Education

Protesters take aim at Spellings on her first day

Margaret Spellings started her job as UNC system president on Tuesday, as students on six campuses walked out of class to protest.

At UNC-Chapel Hill, several hundred people assembled on the quad at lunchtime as 80 protesters stood on the steps of Wilson Library, leading chants. Demonstrators yelled “Whose university? Our university!” and “We won’t go without a fight. Education is a human right.”

Around the same time, Spellings was doing a radio interview and having lunch with students at N.C. Central University in Durham. She began her day with staff and ended it by meeting with faculty leaders.

She said she wasn’t rattled by the protests in Chapel Hill and at Appalachian State University, N.C. A&T State University, UNC Charlotte, UNC Greensboro and UNC Wilmington.

“It’s just life in public service these days – welcome to the NFL,” Spellings said in an interview. “But I hope that these folks will give me a chance and get to know me, and my work and acts will speak for themselves over time.”

Spellings is a former U.S. secretary of education for President George W. Bush. Students and faculty have raised myriad questions about her background, including her board service for the parent company of for-profit University of Phoenix, as well as her tenure as education secretary during the implementation of the No Child Left Behind federal accountability law.

Spellings said she wants to work on access, affordability and accountability in higher education. Protesters called those “buzz words.” They said No Child Left Behind unfairly punished schools that disproportionately serve poor children, and they warned that an accountability movement will come to higher education in North Carolina.

What about the workers in our dining halls? What about the workers in our housing? What do they make? Nothing. They don’t make $775,000 but they make this system run.

Morgan McLaughlin

a UNC junior from Goldsboro

“She wants that here at UNC. Do we stand for that? No,” said Morgan McLaughlin, a UNC junior from Goldsboro. “It’s racist and classist and it’s got to go, and it does not belong here at UNC.”

They also attacked the UNC Board of Governors for its closure of three academic centers, its lack of transparency, its firing of former president Tom Ross and its hiring of Spellings, who will be paid $775,000.

“I’m just kind of concerned because what about the adjunct professors here and across the UNC system?” McLaughlin said. “What about the workers in our dining halls? What about the workers in our housing? What do they make? Nothing. They don’t make $775,000 but they make this system run.”
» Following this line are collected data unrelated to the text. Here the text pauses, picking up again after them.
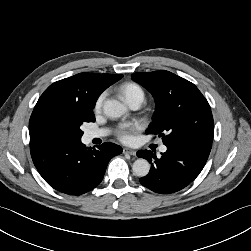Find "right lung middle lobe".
<instances>
[{"mask_svg": "<svg viewBox=\"0 0 251 251\" xmlns=\"http://www.w3.org/2000/svg\"><path fill=\"white\" fill-rule=\"evenodd\" d=\"M91 92L96 91L95 86L90 87ZM94 105L89 108H69L53 110L47 119L48 138L51 141L79 140L83 135L81 125L85 122H94L95 115L92 111Z\"/></svg>", "mask_w": 251, "mask_h": 251, "instance_id": "right-lung-middle-lobe-1", "label": "right lung middle lobe"}]
</instances>
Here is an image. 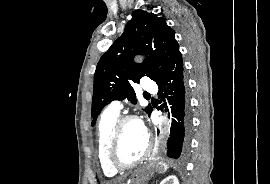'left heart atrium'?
<instances>
[{
  "label": "left heart atrium",
  "instance_id": "39dd6f15",
  "mask_svg": "<svg viewBox=\"0 0 270 184\" xmlns=\"http://www.w3.org/2000/svg\"><path fill=\"white\" fill-rule=\"evenodd\" d=\"M141 125H142L143 130H144L145 132H147L145 126H144L143 124H141Z\"/></svg>",
  "mask_w": 270,
  "mask_h": 184
}]
</instances>
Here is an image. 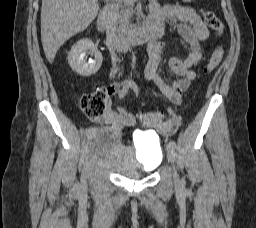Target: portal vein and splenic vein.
I'll return each mask as SVG.
<instances>
[{"instance_id": "1", "label": "portal vein and splenic vein", "mask_w": 256, "mask_h": 228, "mask_svg": "<svg viewBox=\"0 0 256 228\" xmlns=\"http://www.w3.org/2000/svg\"><path fill=\"white\" fill-rule=\"evenodd\" d=\"M127 1H133L134 2V1H137V0H127Z\"/></svg>"}]
</instances>
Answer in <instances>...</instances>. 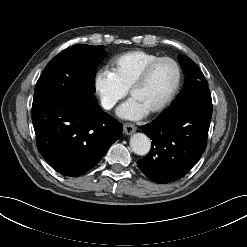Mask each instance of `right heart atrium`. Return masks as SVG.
<instances>
[{
    "label": "right heart atrium",
    "instance_id": "obj_1",
    "mask_svg": "<svg viewBox=\"0 0 247 247\" xmlns=\"http://www.w3.org/2000/svg\"><path fill=\"white\" fill-rule=\"evenodd\" d=\"M93 91L101 107L107 111L127 95V90L121 87L106 69H99L93 78Z\"/></svg>",
    "mask_w": 247,
    "mask_h": 247
}]
</instances>
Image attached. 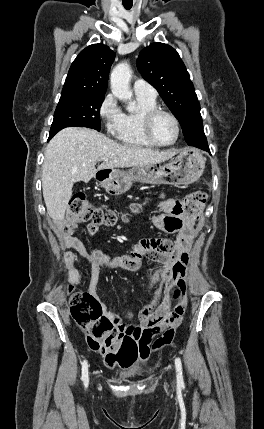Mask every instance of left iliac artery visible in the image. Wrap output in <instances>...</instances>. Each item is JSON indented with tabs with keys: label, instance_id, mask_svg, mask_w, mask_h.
I'll list each match as a JSON object with an SVG mask.
<instances>
[{
	"label": "left iliac artery",
	"instance_id": "44dca946",
	"mask_svg": "<svg viewBox=\"0 0 264 429\" xmlns=\"http://www.w3.org/2000/svg\"><path fill=\"white\" fill-rule=\"evenodd\" d=\"M175 367L177 372V382L180 385H184L183 374H182V363L179 358L175 359Z\"/></svg>",
	"mask_w": 264,
	"mask_h": 429
}]
</instances>
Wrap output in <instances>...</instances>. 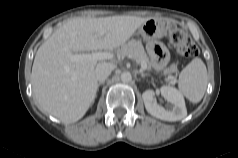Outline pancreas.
I'll use <instances>...</instances> for the list:
<instances>
[{"label":"pancreas","instance_id":"pancreas-1","mask_svg":"<svg viewBox=\"0 0 238 158\" xmlns=\"http://www.w3.org/2000/svg\"><path fill=\"white\" fill-rule=\"evenodd\" d=\"M117 54L121 57H130L134 59L138 64H146L148 71L152 70L151 63L141 41L131 40L123 44L120 48L117 49ZM174 71H176V68L174 65H172L164 72V75H167L165 81L168 84L174 83V79L171 75V73Z\"/></svg>","mask_w":238,"mask_h":158}]
</instances>
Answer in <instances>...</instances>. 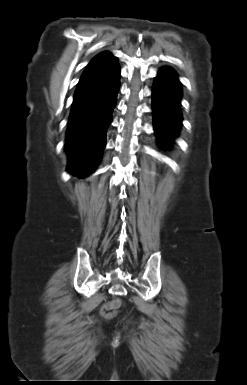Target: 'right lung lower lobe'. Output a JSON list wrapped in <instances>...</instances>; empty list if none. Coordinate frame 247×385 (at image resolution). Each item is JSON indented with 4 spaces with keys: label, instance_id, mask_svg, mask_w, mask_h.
Returning a JSON list of instances; mask_svg holds the SVG:
<instances>
[{
    "label": "right lung lower lobe",
    "instance_id": "1",
    "mask_svg": "<svg viewBox=\"0 0 247 385\" xmlns=\"http://www.w3.org/2000/svg\"><path fill=\"white\" fill-rule=\"evenodd\" d=\"M119 87L120 67L116 61L80 78L66 133L68 172L89 175L99 163Z\"/></svg>",
    "mask_w": 247,
    "mask_h": 385
}]
</instances>
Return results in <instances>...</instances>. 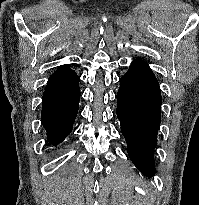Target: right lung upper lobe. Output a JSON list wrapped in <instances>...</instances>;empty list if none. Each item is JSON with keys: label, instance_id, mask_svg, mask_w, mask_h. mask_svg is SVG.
<instances>
[{"label": "right lung upper lobe", "instance_id": "right-lung-upper-lobe-1", "mask_svg": "<svg viewBox=\"0 0 199 205\" xmlns=\"http://www.w3.org/2000/svg\"><path fill=\"white\" fill-rule=\"evenodd\" d=\"M73 72V70H71L68 66L66 65H62L60 66L55 73H70Z\"/></svg>", "mask_w": 199, "mask_h": 205}]
</instances>
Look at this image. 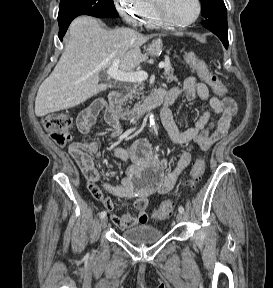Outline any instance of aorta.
<instances>
[{
  "label": "aorta",
  "instance_id": "aorta-1",
  "mask_svg": "<svg viewBox=\"0 0 273 288\" xmlns=\"http://www.w3.org/2000/svg\"><path fill=\"white\" fill-rule=\"evenodd\" d=\"M150 127L153 129L155 127L154 116L150 115Z\"/></svg>",
  "mask_w": 273,
  "mask_h": 288
}]
</instances>
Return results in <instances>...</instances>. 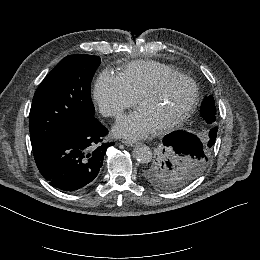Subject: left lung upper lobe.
Returning <instances> with one entry per match:
<instances>
[{
	"label": "left lung upper lobe",
	"mask_w": 260,
	"mask_h": 260,
	"mask_svg": "<svg viewBox=\"0 0 260 260\" xmlns=\"http://www.w3.org/2000/svg\"><path fill=\"white\" fill-rule=\"evenodd\" d=\"M206 99L210 104V119L206 125L192 130L204 143V153L183 155L166 144H161L155 157L142 169L143 178L149 184L162 190L177 191L194 182L206 169L213 152V145L208 144L210 131L217 125L214 98L209 96Z\"/></svg>",
	"instance_id": "5c2ea615"
}]
</instances>
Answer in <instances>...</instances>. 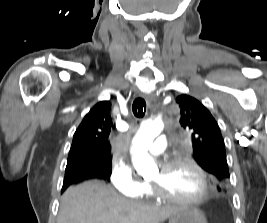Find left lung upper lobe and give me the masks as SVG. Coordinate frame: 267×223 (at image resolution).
Listing matches in <instances>:
<instances>
[{
  "label": "left lung upper lobe",
  "mask_w": 267,
  "mask_h": 223,
  "mask_svg": "<svg viewBox=\"0 0 267 223\" xmlns=\"http://www.w3.org/2000/svg\"><path fill=\"white\" fill-rule=\"evenodd\" d=\"M176 102L181 110L180 124L191 134L195 160L217 179L218 190H224L223 184L230 175L217 122L207 108L193 97L182 94L176 98Z\"/></svg>",
  "instance_id": "5c2ea615"
}]
</instances>
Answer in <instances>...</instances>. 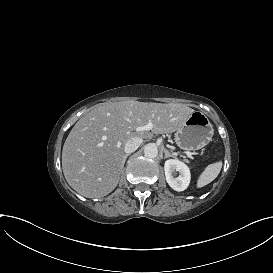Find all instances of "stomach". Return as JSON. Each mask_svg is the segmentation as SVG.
Segmentation results:
<instances>
[{"mask_svg":"<svg viewBox=\"0 0 273 273\" xmlns=\"http://www.w3.org/2000/svg\"><path fill=\"white\" fill-rule=\"evenodd\" d=\"M214 134L213 127L207 116L200 112H192L180 127L174 139L177 146L183 150L195 151L207 145Z\"/></svg>","mask_w":273,"mask_h":273,"instance_id":"0dacf381","label":"stomach"}]
</instances>
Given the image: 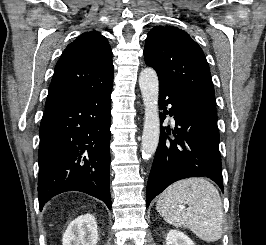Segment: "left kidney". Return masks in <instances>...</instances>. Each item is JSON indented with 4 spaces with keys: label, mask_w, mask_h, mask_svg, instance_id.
Instances as JSON below:
<instances>
[{
    "label": "left kidney",
    "mask_w": 266,
    "mask_h": 245,
    "mask_svg": "<svg viewBox=\"0 0 266 245\" xmlns=\"http://www.w3.org/2000/svg\"><path fill=\"white\" fill-rule=\"evenodd\" d=\"M166 245H195V243L181 231H169L166 237Z\"/></svg>",
    "instance_id": "obj_1"
}]
</instances>
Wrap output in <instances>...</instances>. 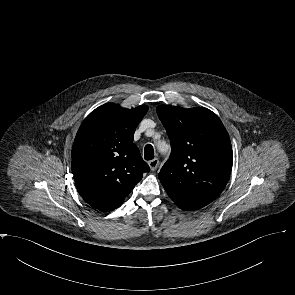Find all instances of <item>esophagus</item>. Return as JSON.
Segmentation results:
<instances>
[{
  "mask_svg": "<svg viewBox=\"0 0 295 295\" xmlns=\"http://www.w3.org/2000/svg\"><path fill=\"white\" fill-rule=\"evenodd\" d=\"M148 165L152 171H155L159 165V160L157 158L148 162Z\"/></svg>",
  "mask_w": 295,
  "mask_h": 295,
  "instance_id": "1",
  "label": "esophagus"
}]
</instances>
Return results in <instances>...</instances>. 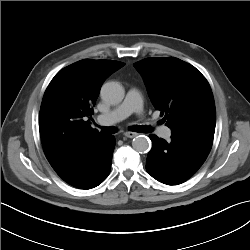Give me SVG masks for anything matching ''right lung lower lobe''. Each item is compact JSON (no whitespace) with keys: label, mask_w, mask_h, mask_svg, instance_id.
I'll return each mask as SVG.
<instances>
[{"label":"right lung lower lobe","mask_w":250,"mask_h":250,"mask_svg":"<svg viewBox=\"0 0 250 250\" xmlns=\"http://www.w3.org/2000/svg\"><path fill=\"white\" fill-rule=\"evenodd\" d=\"M114 146L113 135L100 134L49 163L68 184L80 189H91L109 175Z\"/></svg>","instance_id":"98d812e1"}]
</instances>
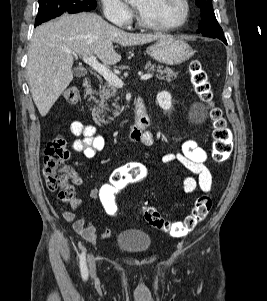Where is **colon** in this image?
<instances>
[{
    "label": "colon",
    "mask_w": 267,
    "mask_h": 301,
    "mask_svg": "<svg viewBox=\"0 0 267 301\" xmlns=\"http://www.w3.org/2000/svg\"><path fill=\"white\" fill-rule=\"evenodd\" d=\"M189 74L194 91L205 103L212 100V90L208 74L198 60L189 65ZM63 98L70 104L79 99V91L70 86L65 89ZM210 118L213 123L212 158L216 162L227 160L233 149V135L222 115V111L214 106L210 108ZM69 159V150L65 139L57 136L51 139L44 151L43 174L49 190L57 192L64 202H70L74 197L69 169L64 167ZM149 177L148 168L138 162H130L116 168L109 181L98 188L97 200L103 212L111 218L122 216L120 198L131 186L145 181ZM212 199L208 195L199 196L192 211L181 221H169L162 217L156 208L146 205L143 208L144 219L152 227L167 232L173 237H182L191 232L209 214Z\"/></svg>",
    "instance_id": "colon-1"
}]
</instances>
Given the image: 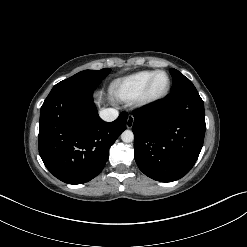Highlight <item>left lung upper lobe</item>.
Listing matches in <instances>:
<instances>
[{
	"instance_id": "1",
	"label": "left lung upper lobe",
	"mask_w": 247,
	"mask_h": 247,
	"mask_svg": "<svg viewBox=\"0 0 247 247\" xmlns=\"http://www.w3.org/2000/svg\"><path fill=\"white\" fill-rule=\"evenodd\" d=\"M173 77V89L171 94H181L188 92H197L193 83L176 69H170Z\"/></svg>"
}]
</instances>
Student demonstrators also called into question Spellings’ views on gay issues, after a 2005 controversy in which she denounced public funding for a PBS animated children’s show that depicted gay characters. In October, Spellings said the issue was not on her particular view of “those lifestyles,” but on the use of taxpayer dollars.

On Tuesday, she said she regretted repeating a reporter’s use of the phrase. “I apologize for it,” she said. “But I certainly hope that that term will not define my five-year presidency here at the University of North Carolina.”

The issue prompted UNC’s Faculty Council to pass a resolution last month calling on Spellings to support academic initiatives related to lesbian, gay, bisexual, transgender and queer issues.

Spellings responded to the council in a letter Monday, also signed by her predecessor, Interim President Junius Gonzales. The letter expressed their intent “to assure support for LGBTQ academic initiatives in a fully equitable and inclusive manner.”

It is unfair to blame her for what happened to me or for the process that selected her. Instead, we must all realize she is now the President of our University of North Carolina – the best public university system in America.

Former UNC system president Tom Ross

“Our institutions thrive because of our commitment to academic freedom and the pursuit of free, unfettered inquiry, and we have a responsibility to provide students with diverse perspectives, academic programs, and campus opportunities that will inform their own values and perspectives as they prepare to lead in our interconnected, global society,” the letter said.

Ross, the former president, also weighed in on Spellings in an opinion piece published on the blog Higher Education Works. He urged North Carolinians to do “everything in our power” to ensure the new president’s success.

“It is unfair to blame her for what happened to me or for the process that selected her. Instead, we must all realize she is now the President of our University of North Carolina – the best public university system in America,” he wrote. “The residents of North Carolina and all of us who love the University must do our part to assist our new president by doing everything necessary and possible to maintain this great treasure that generations of North Carolinians have built.”

When Ross began his presidency five years ago, there were no protests. Spellings may have to continue to confront the questions in the days ahead. Students said they were planning to carpool to Fayetteville later this week for Spellings’ first official meeting with the Board of Governors.

Altha Cravey, a UNC faculty member who has appeared at several anti-Spellings protests, spoke at Tuesday’s rally, criticizing the new president for calling students “customers,” which Cravey said reduces them to commodities.

Cravey looked out over the crowd and said, “I’m glad that we’re giving her a big North Carolina welcome.”